WHAT YOU NEED TO DO: Please print the entries below exactly, from the line with "digital material and" through the line with "material was defined", including both of those lines and leaving out all others.

INFORMATION GIVEN:
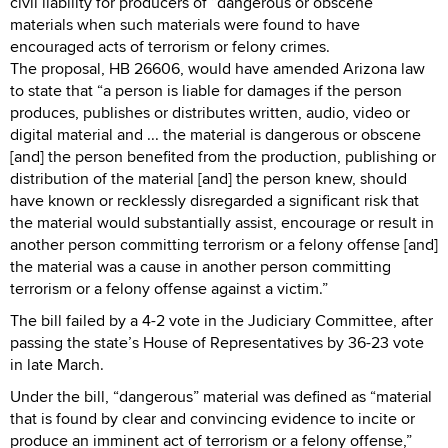
civil liability for producers of “dangerous or obscene”
materials when such materials were found to have
encouraged acts of terrorism or felony crimes.
The proposal, HB 26606, would have amended Arizona law
to state that “a person is liable for damages if the person
produces, publishes or distributes written, audio, video or
digital material and ... the material is dangerous or obscene
[and] the person benefited from the production, publishing or
distribution of the material [and] the person knew, should
have known or recklessly disregarded a significant risk that
the material would substantially assist, encourage or result in
another person committing terrorism or a felony offense [and]
the material was a cause in another person committing
terrorism or a felony offense against a victim.”
The bill failed by a 4-2 vote in the Judiciary Committee, after
passing the state’s House of Representatives by 36-23 vote
in late March.
Under the bill, “dangerous” material was defined as “material
that is found by clear and convincing evidence to incite or
produce an imminent act of terrorism or a felony offense,”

ANSWER SPACE:
digital material and ... the material is dangerous or obscene
[and] the person benefited from the production, publishing or
distribution of the material [and] the person knew, should
have known or recklessly disregarded a significant risk that
the material would substantially assist, encourage or result in
another person committing terrorism or a felony offense [and]
the material was a cause in another person committing
terrorism or a felony offense against a victim.”
The bill failed by a 4-2 vote in the Judiciary Committee, after
passing the state’s House of Representatives by 36-23 vote
in late March.
Under the bill, “dangerous” material was defined as “material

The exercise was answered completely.